Before 2.x: polling partitions, after 2.x: sticky partitions
Random partition (not used)
Random strategy, randomly assigning messages to each partition every time. In earlier versions, the default partition strategy was a random strategy, which was also to write messages to each partition evenly. However, the subsequent polling strategy performs better, so the random strategy is rarely used.
Custom partition
implementation code:
1. Create a custom partitioner
import org.apache.kafka.clients.producer.Partitioner;
import org.apache.kafka.common.Cluster;
import java.util.Map;
import java.util.Random;
/**
* @ClassName UserPartition
* @Description TODO 自定义分区器,实现随机分区
* @Date 2021/3/31 9:21
* @Create By Frank
*/
public class UserPartition implements Partitioner {
/**
* 返回这条数据对应的分区编号
* @param topic:Topic的名
* @param key:key的值
* @param keyBytes:key的字节
* @param value:value的值
* @param valueBytes:value的字节
* @param cluster:集群对象
* @return
*/
@Override
public int partition(String topic, Object key, byte[] keyBytes, Object value, byte[] valueBytes, Cluster cluster) {
//获取Topic的分区数
Integer count = cluster.partitionCountForTopic(topic);
//构建一个随机对象
Random random = new Random();
//随机得到一个分区编号
int part = random.nextInt(count);
return part;
}
@Override
public void close() {
//释放资源
}
@Override
public void configure(Map<String, ?> configs) {
//获取配置
}
}
2. In the Kafka producer configuration, customize the class name of the custom partitioner
props.put(ProducerConfig.PARTITIONER_CLASS_CONFIG, 类所在包路径.UserPartition.class);
Copy mechanism
Overview
The copy is to back up the data. When the data (partition) of a broker in the Kafka cluster is lost or down, the copy in other brokers is available
producer's ACKS parameter
The ACKS parameter indicates that the producer produces a message and has a strict requirement for writing a copy. Different ACKS parameters have different performance and security
Parameter classification
The acks configuration is 0:
acks=0: The producer sends the next message directly regardless of whether the Kafka cluster has received it or not. Advantages
and disadvantages:
Advantages: good performance is fast.
Disadvantages: easy to cause data loss, with higher probability
The acks configuration is 1:
acks=1: The producer sends the data to Kafka, and Kafka waits for the success of writing the leader copy of this partition, returns an ack confirmation, and the producer sends the next one.

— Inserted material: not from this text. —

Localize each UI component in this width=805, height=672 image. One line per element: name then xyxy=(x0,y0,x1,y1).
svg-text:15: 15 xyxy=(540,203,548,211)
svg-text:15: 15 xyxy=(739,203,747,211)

Advantages and disadvantages:
Advantages: A balance between performance and security.
Disadvantages: There is still a probability of data loss, but the probability is relatively small
Acks is configured as -1 or all
acks=all/-1: The producer sends data to Kafka, and Kafka waits for all copies of this partition to be written, returns an ack confirmation, and the producer sends the next one.

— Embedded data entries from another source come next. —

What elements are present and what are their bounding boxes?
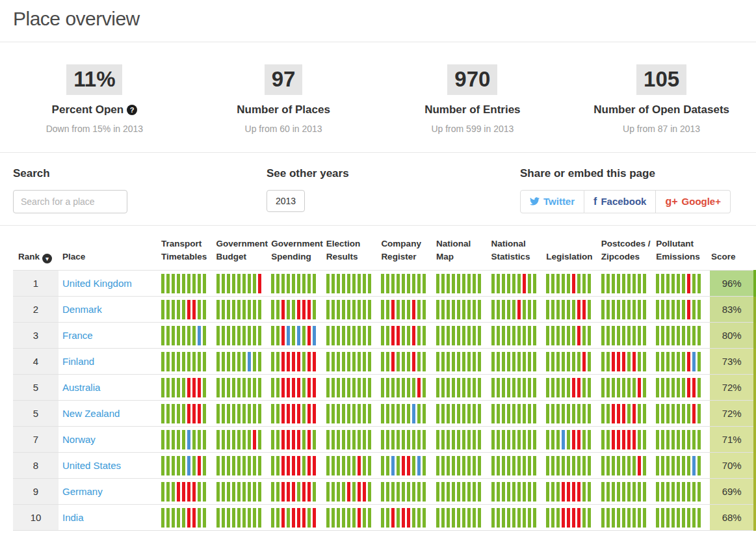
dataset-bars[interactable] <box>656 300 710 319</box>
dataset-bars[interactable] <box>546 378 600 397</box>
rank-header[interactable]: Rank▾ <box>13 237 59 271</box>
dataset-bars[interactable] <box>381 378 435 397</box>
dataset-bars[interactable] <box>381 300 435 319</box>
dataset-bars[interactable] <box>161 326 215 345</box>
dataset-bars[interactable] <box>491 300 545 319</box>
dataset-bars[interactable] <box>491 326 545 345</box>
dataset-bars[interactable] <box>381 352 435 371</box>
dataset-bars[interactable] <box>271 456 325 475</box>
place-link[interactable]: United States <box>62 460 121 471</box>
dataset-bars[interactable] <box>601 482 655 502</box>
search-input[interactable] <box>13 190 127 213</box>
dataset-bars[interactable] <box>271 482 325 502</box>
dataset-bars[interactable] <box>601 404 655 423</box>
dataset-bars[interactable] <box>271 404 325 423</box>
dataset-bars[interactable] <box>656 456 710 475</box>
dataset-bars[interactable] <box>161 482 215 502</box>
place-link[interactable]: France <box>62 330 93 341</box>
dataset-bars[interactable] <box>436 456 490 475</box>
dataset-bars[interactable] <box>271 508 325 528</box>
dataset-bars[interactable] <box>326 378 380 397</box>
dataset-bars[interactable] <box>381 404 435 423</box>
dataset-bars[interactable] <box>381 326 435 345</box>
dataset-bars[interactable] <box>491 508 545 528</box>
googleplus-share-button[interactable]: g+ Google+ <box>656 190 731 213</box>
dataset-bars[interactable] <box>436 378 490 397</box>
sort-descending-icon[interactable]: ▾ <box>42 254 52 263</box>
dataset-bars[interactable] <box>381 430 435 449</box>
twitter-share-button[interactable]: Twitter <box>520 190 584 213</box>
dataset-bars[interactable] <box>546 274 600 293</box>
dataset-bars[interactable] <box>216 404 270 423</box>
dataset-bars[interactable] <box>436 300 490 319</box>
dataset-bars[interactable] <box>436 482 490 502</box>
dataset-bars[interactable] <box>656 508 710 528</box>
dataset-bars[interactable] <box>271 300 325 319</box>
place-link[interactable]: Australia <box>62 382 100 393</box>
place-link[interactable]: Norway <box>62 434 96 445</box>
dataset-bars[interactable] <box>381 508 435 528</box>
dataset-bars[interactable] <box>271 274 325 293</box>
dataset-bars[interactable] <box>326 352 380 371</box>
dataset-bars[interactable] <box>601 300 655 319</box>
dataset-bars[interactable] <box>601 430 655 449</box>
dataset-bars[interactable] <box>161 300 215 319</box>
dataset-bars[interactable] <box>491 274 545 293</box>
dataset-bars[interactable] <box>161 378 215 397</box>
dataset-bars[interactable] <box>381 274 435 293</box>
dataset-bars[interactable] <box>656 352 710 371</box>
dataset-bars[interactable] <box>161 274 215 293</box>
dataset-bars[interactable] <box>656 404 710 423</box>
dataset-bars[interactable] <box>656 482 710 502</box>
dataset-bars[interactable] <box>656 430 710 449</box>
dataset-bars[interactable] <box>546 300 600 319</box>
dataset-bars[interactable] <box>601 456 655 475</box>
dataset-bars[interactable] <box>436 326 490 345</box>
dataset-bars[interactable] <box>216 300 270 319</box>
place-link[interactable]: Finland <box>62 356 94 367</box>
dataset-bars[interactable] <box>436 430 490 449</box>
dataset-bars[interactable] <box>271 352 325 371</box>
dataset-bars[interactable] <box>216 482 270 502</box>
dataset-bars[interactable] <box>216 430 270 449</box>
dataset-bars[interactable] <box>546 508 600 528</box>
dataset-bars[interactable] <box>491 430 545 449</box>
place-link[interactable]: Denmark <box>62 304 102 315</box>
dataset-bars[interactable] <box>491 456 545 475</box>
dataset-bars[interactable] <box>436 508 490 528</box>
dataset-bars[interactable] <box>381 456 435 475</box>
dataset-bars[interactable] <box>546 482 600 502</box>
dataset-bars[interactable] <box>216 274 270 293</box>
dataset-bars[interactable] <box>546 404 600 423</box>
help-icon[interactable]: ? <box>127 105 137 115</box>
dataset-bars[interactable] <box>436 274 490 293</box>
dataset-bars[interactable] <box>326 456 380 475</box>
dataset-bars[interactable] <box>656 378 710 397</box>
dataset-bars[interactable] <box>271 378 325 397</box>
place-link[interactable]: United Kingdom <box>62 278 132 289</box>
dataset-bars[interactable] <box>546 352 600 371</box>
dataset-bars[interactable] <box>381 482 435 502</box>
dataset-bars[interactable] <box>161 430 215 449</box>
dataset-bars[interactable] <box>161 508 215 528</box>
dataset-bars[interactable] <box>216 352 270 371</box>
dataset-bars[interactable] <box>216 508 270 528</box>
dataset-bars[interactable] <box>161 352 215 371</box>
dataset-bars[interactable] <box>546 456 600 475</box>
dataset-bars[interactable] <box>326 326 380 345</box>
dataset-bars[interactable] <box>656 274 710 293</box>
dataset-bars[interactable] <box>216 326 270 345</box>
dataset-bars[interactable] <box>326 482 380 502</box>
dataset-bars[interactable] <box>491 352 545 371</box>
dataset-bars[interactable] <box>326 300 380 319</box>
dataset-bars[interactable] <box>161 456 215 475</box>
dataset-bars[interactable] <box>326 508 380 528</box>
dataset-bars[interactable] <box>326 430 380 449</box>
dataset-bars[interactable] <box>271 326 325 345</box>
dataset-bars[interactable] <box>601 326 655 345</box>
dataset-bars[interactable] <box>656 326 710 345</box>
dataset-bars[interactable] <box>491 378 545 397</box>
dataset-bars[interactable] <box>601 378 655 397</box>
place-link[interactable]: Germany <box>62 486 103 497</box>
dataset-bars[interactable] <box>326 404 380 423</box>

Advantages and disadvantages:
Advantages: data security
Disadvantages: slow
Supplement: What if Kafka does not return acks?

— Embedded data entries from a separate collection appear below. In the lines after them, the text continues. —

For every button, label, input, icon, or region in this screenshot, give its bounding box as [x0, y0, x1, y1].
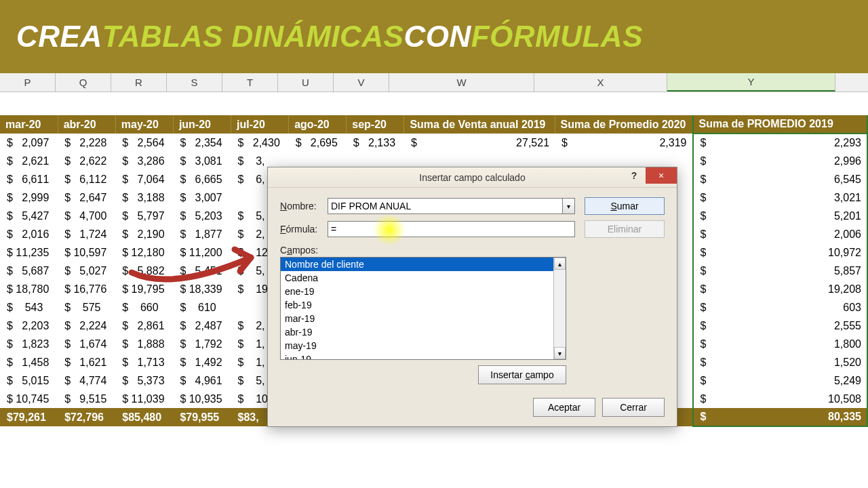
- column-headers[interactable]: PQRSTUVWXY: [0, 73, 868, 92]
- cell[interactable]: $ 2,190: [115, 225, 173, 243]
- cell[interactable]: $ 12,180: [115, 243, 173, 262]
- table-header[interactable]: abr-20: [58, 115, 115, 134]
- cell[interactable]: $ 11,200: [173, 243, 231, 262]
- dialog-titlebar[interactable]: Insertar campo calculado ? ×: [268, 167, 677, 188]
- cell[interactable]: $ 1,877: [173, 225, 231, 243]
- cell[interactable]: $2,319: [555, 134, 692, 152]
- table-header[interactable]: ago-20: [289, 115, 347, 134]
- cell[interactable]: $2,996: [693, 152, 868, 170]
- cell[interactable]: $ 2,621: [0, 152, 58, 170]
- cell[interactable]: $ 5,882: [115, 262, 173, 280]
- list-item[interactable]: Nombre del cliente: [281, 258, 566, 271]
- cell[interactable]: $ 610: [173, 298, 231, 317]
- cell[interactable]: $ 1,792: [173, 335, 231, 353]
- table-header[interactable]: Suma de Venta anual 2019: [404, 115, 555, 134]
- cell[interactable]: $ 2,861: [115, 317, 173, 335]
- cell[interactable]: $ 2,564: [115, 134, 173, 152]
- column-header-Q[interactable]: Q: [56, 73, 111, 92]
- table-header[interactable]: Suma de PROMEDIO 2019: [693, 115, 868, 134]
- cell[interactable]: $ 1,823: [0, 335, 58, 353]
- campos-listbox[interactable]: Nombre del clienteCadenaene-19feb-19mar-…: [280, 257, 566, 360]
- cell[interactable]: $ 18,780: [0, 280, 58, 298]
- cell[interactable]: $ 9,515: [58, 390, 115, 408]
- cell[interactable]: $ 2,016: [0, 225, 58, 243]
- cell[interactable]: $ 5,015: [0, 371, 58, 390]
- cell[interactable]: $ 1,621: [58, 353, 115, 371]
- cell[interactable]: $72,796: [58, 408, 115, 426]
- list-item[interactable]: feb-19: [281, 298, 566, 312]
- formula-input[interactable]: =: [328, 221, 575, 237]
- cell[interactable]: $27,521: [404, 134, 555, 152]
- cell[interactable]: $85,480: [115, 408, 173, 426]
- cell[interactable]: $2,555: [693, 317, 868, 335]
- cell[interactable]: $ 1,888: [115, 335, 173, 353]
- cell[interactable]: $ 5,451: [173, 262, 231, 280]
- column-header-R[interactable]: R: [111, 73, 167, 92]
- cell[interactable]: $ 11,235: [0, 243, 58, 262]
- cell[interactable]: $ 2,224: [58, 317, 115, 335]
- table-header[interactable]: may-20: [115, 115, 173, 134]
- cell[interactable]: $79,261: [0, 408, 58, 426]
- cell[interactable]: $ 2,097: [0, 134, 58, 152]
- list-item[interactable]: jun-19: [281, 352, 566, 360]
- scroll-down-icon[interactable]: ▾: [554, 347, 566, 359]
- cell[interactable]: $ 10,745: [0, 390, 58, 408]
- cell[interactable]: $ 543: [0, 298, 58, 317]
- cell[interactable]: $ 3,188: [115, 188, 173, 207]
- cell[interactable]: $ 5,027: [58, 262, 115, 280]
- cell[interactable]: $ 5,203: [173, 207, 231, 225]
- cell[interactable]: $79,955: [173, 408, 231, 426]
- table-header[interactable]: Suma de Promedio 2020: [555, 115, 692, 134]
- cell[interactable]: $ 2,695: [289, 134, 347, 152]
- cell[interactable]: $603: [693, 298, 868, 317]
- column-header-W[interactable]: W: [389, 73, 534, 92]
- table-header[interactable]: jul-20: [231, 115, 289, 134]
- list-item[interactable]: ene-19: [281, 285, 566, 298]
- cell[interactable]: $ 2,228: [58, 134, 115, 152]
- list-item[interactable]: may-19: [281, 339, 566, 352]
- cell[interactable]: $ 3,081: [173, 152, 231, 170]
- cell[interactable]: $10,972: [693, 243, 868, 262]
- table-header[interactable]: sep-20: [347, 115, 404, 134]
- cell[interactable]: $5,857: [693, 262, 868, 280]
- cell[interactable]: $ 4,774: [58, 371, 115, 390]
- cell[interactable]: $ 5,427: [0, 207, 58, 225]
- column-header-V[interactable]: V: [334, 73, 389, 92]
- cell[interactable]: $ 2,354: [173, 134, 231, 152]
- cell[interactable]: $ 11,039: [115, 390, 173, 408]
- cell[interactable]: $ 2,203: [0, 317, 58, 335]
- cell[interactable]: $ 7,064: [115, 170, 173, 188]
- list-item[interactable]: Cadena: [281, 271, 566, 285]
- cell[interactable]: $ 5,797: [115, 207, 173, 225]
- cell[interactable]: $ 2,487: [173, 317, 231, 335]
- cell[interactable]: $ 4,961: [173, 371, 231, 390]
- cell[interactable]: $ 3,286: [115, 152, 173, 170]
- cell[interactable]: $10,508: [693, 390, 868, 408]
- cell[interactable]: $3,021: [693, 188, 868, 207]
- cell[interactable]: $1,520: [693, 353, 868, 371]
- nombre-combo[interactable]: DIF PROM ANUAL ▾: [328, 198, 575, 214]
- cell[interactable]: $2,006: [693, 225, 868, 243]
- cell[interactable]: $ 2,622: [58, 152, 115, 170]
- column-header-Y[interactable]: Y: [667, 73, 835, 92]
- cell[interactable]: $6,545: [693, 170, 868, 188]
- column-header-X[interactable]: X: [534, 73, 667, 92]
- list-item[interactable]: abr-19: [281, 325, 566, 339]
- insertar-campo-button[interactable]: Insertar campo: [478, 365, 566, 384]
- cell[interactable]: $ 6,112: [58, 170, 115, 188]
- close-button[interactable]: ×: [646, 167, 677, 184]
- scroll-up-icon[interactable]: ▴: [554, 258, 566, 270]
- cell[interactable]: $ 1,713: [115, 353, 173, 371]
- cell[interactable]: $ 5,373: [115, 371, 173, 390]
- cell[interactable]: $ 18,339: [173, 280, 231, 298]
- cell[interactable]: $19,208: [693, 280, 868, 298]
- cerrar-button[interactable]: Cerrar: [602, 398, 665, 417]
- column-header-T[interactable]: T: [222, 73, 278, 92]
- column-header-S[interactable]: S: [167, 73, 222, 92]
- column-header-P[interactable]: P: [0, 73, 56, 92]
- cell[interactable]: $ 3,007: [173, 188, 231, 207]
- aceptar-button[interactable]: Aceptar: [533, 398, 595, 417]
- table-row[interactable]: $ 2,097$ 2,228$ 2,564$ 2,354$ 2,430$ 2,6…: [0, 134, 867, 152]
- cell[interactable]: $ 10,935: [173, 390, 231, 408]
- help-button[interactable]: ?: [623, 167, 646, 184]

- The producer will wait for the Kafka cluster to return ACKS, and there will be a waiting time. If Kafka does not return ACKS within the specified time, it means that the data is lost.
- The producer has a retry mechanism to resend this piece of data to Kafka
Existing problem: acks returns every time the Kafka cluster data is successfully written. If Kafka goes down during the return process, it will cause data duplication. How to solve it?